Exercise details ▸ Every record below must come back exactly as given.

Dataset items
□ □ □ □

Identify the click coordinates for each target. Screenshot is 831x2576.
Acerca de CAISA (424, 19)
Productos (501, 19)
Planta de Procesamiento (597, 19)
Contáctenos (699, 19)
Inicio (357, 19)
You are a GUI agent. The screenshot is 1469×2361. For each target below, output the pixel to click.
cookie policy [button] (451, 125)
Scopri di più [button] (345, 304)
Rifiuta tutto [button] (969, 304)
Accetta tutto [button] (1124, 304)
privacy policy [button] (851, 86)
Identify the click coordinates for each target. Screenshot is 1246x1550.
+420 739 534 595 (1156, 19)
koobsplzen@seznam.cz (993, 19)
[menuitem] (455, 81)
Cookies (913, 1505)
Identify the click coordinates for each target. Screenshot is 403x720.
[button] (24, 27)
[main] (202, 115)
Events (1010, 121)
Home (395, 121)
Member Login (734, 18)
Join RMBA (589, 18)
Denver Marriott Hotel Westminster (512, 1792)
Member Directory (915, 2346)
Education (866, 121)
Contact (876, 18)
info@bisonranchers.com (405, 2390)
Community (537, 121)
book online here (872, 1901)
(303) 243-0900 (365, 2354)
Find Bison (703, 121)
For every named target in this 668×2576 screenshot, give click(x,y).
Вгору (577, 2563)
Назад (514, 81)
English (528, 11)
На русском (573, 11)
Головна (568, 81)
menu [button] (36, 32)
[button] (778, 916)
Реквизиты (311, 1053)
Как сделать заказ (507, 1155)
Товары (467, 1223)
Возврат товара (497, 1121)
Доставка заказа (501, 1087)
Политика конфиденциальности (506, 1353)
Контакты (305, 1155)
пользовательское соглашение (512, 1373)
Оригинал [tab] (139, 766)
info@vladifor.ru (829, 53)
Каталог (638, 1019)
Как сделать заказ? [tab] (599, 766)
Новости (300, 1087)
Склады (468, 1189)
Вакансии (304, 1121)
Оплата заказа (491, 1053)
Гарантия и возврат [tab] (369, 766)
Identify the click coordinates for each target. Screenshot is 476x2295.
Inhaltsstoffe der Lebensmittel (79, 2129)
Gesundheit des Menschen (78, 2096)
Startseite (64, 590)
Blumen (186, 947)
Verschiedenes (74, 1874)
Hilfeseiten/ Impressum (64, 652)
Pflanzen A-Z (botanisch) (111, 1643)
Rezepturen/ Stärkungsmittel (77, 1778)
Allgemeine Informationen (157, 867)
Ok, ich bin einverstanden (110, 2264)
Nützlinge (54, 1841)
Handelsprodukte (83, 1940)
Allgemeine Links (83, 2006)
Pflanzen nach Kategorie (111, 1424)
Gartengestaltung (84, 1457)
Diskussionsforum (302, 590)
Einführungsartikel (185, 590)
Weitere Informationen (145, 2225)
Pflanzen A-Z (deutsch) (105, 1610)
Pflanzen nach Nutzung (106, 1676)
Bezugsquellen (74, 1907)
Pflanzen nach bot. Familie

□ □ □ □

The answer ▸
Identify the click coordinates for each target. Screenshot is 831x2576.
Acerca de CAISA (424, 19)
Productos (501, 19)
Planta de Procesamiento (597, 19)
Contáctenos (699, 19)
Inicio (357, 19)
You are a GUI agent. The screenshot is 1469×2361. For each target below, output the pixel to click.
cookie policy [button] (451, 125)
Scopri di più [button] (345, 304)
Rifiuta tutto [button] (969, 304)
Accetta tutto [button] (1124, 304)
privacy policy [button] (851, 86)
Identify the click coordinates for each target. Screenshot is 1246x1550.
+420 739 534 595 (1156, 19)
koobsplzen@seznam.cz (993, 19)
[menuitem] (455, 81)
Cookies (913, 1505)
Identify the click coordinates for each target. Screenshot is 403x720.
[button] (24, 27)
[main] (202, 115)
Events (1010, 121)
Home (395, 121)
Member Login (734, 18)
Join RMBA (589, 18)
Denver Marriott Hotel Westminster (512, 1792)
Member Directory (915, 2346)
Education (866, 121)
Contact (876, 18)
info@bisonranchers.com (405, 2390)
Community (537, 121)
book online here (872, 1901)
(303) 243-0900 (365, 2354)
Find Bison (703, 121)
For every named target in this 668×2576 screenshot, give click(x,y).
Вгору (577, 2563)
Назад (514, 81)
English (528, 11)
На русском (573, 11)
Головна (568, 81)
menu [button] (36, 32)
[button] (778, 916)
Реквизиты (311, 1053)
Как сделать заказ (507, 1155)
Товары (467, 1223)
Возврат товара (497, 1121)
Доставка заказа (501, 1087)
Политика конфиденциальности (506, 1353)
Контакты (305, 1155)
пользовательское соглашение (512, 1373)
Оригинал [tab] (139, 766)
info@vladifor.ru (829, 53)
Каталог (638, 1019)
Как сделать заказ? [tab] (599, 766)
Новости (300, 1087)
Склады (468, 1189)
Вакансии (304, 1121)
Оплата заказа (491, 1053)
Гарантия и возврат [tab] (369, 766)
Identify the click coordinates for each target. Screenshot is 476x2295.
Inhaltsstoffe der Lebensmittel (79, 2129)
Gesundheit des Menschen (78, 2096)
Startseite (64, 590)
Blumen (186, 947)
Verschiedenes (74, 1874)
Hilfeseiten/ Impressum (64, 652)
Pflanzen A-Z (botanisch) (111, 1643)
Rezepturen/ Stärkungsmittel (77, 1778)
Allgemeine Informationen (157, 867)
Ok, ich bin einverstanden (110, 2264)
Nützlinge (54, 1841)
Handelsprodukte (83, 1940)
Allgemeine Links (83, 2006)
Pflanzen nach Kategorie (111, 1424)
Gartengestaltung (84, 1457)
Diskussionsforum (302, 590)
Einführungsartikel (185, 590)
Weitere Informationen (145, 2225)
Pflanzen A-Z (deutsch) (105, 1610)
Pflanzen nach Nutzung (106, 1676)
Bezugsquellen (74, 1907)
Pflanzen nach bot. Familie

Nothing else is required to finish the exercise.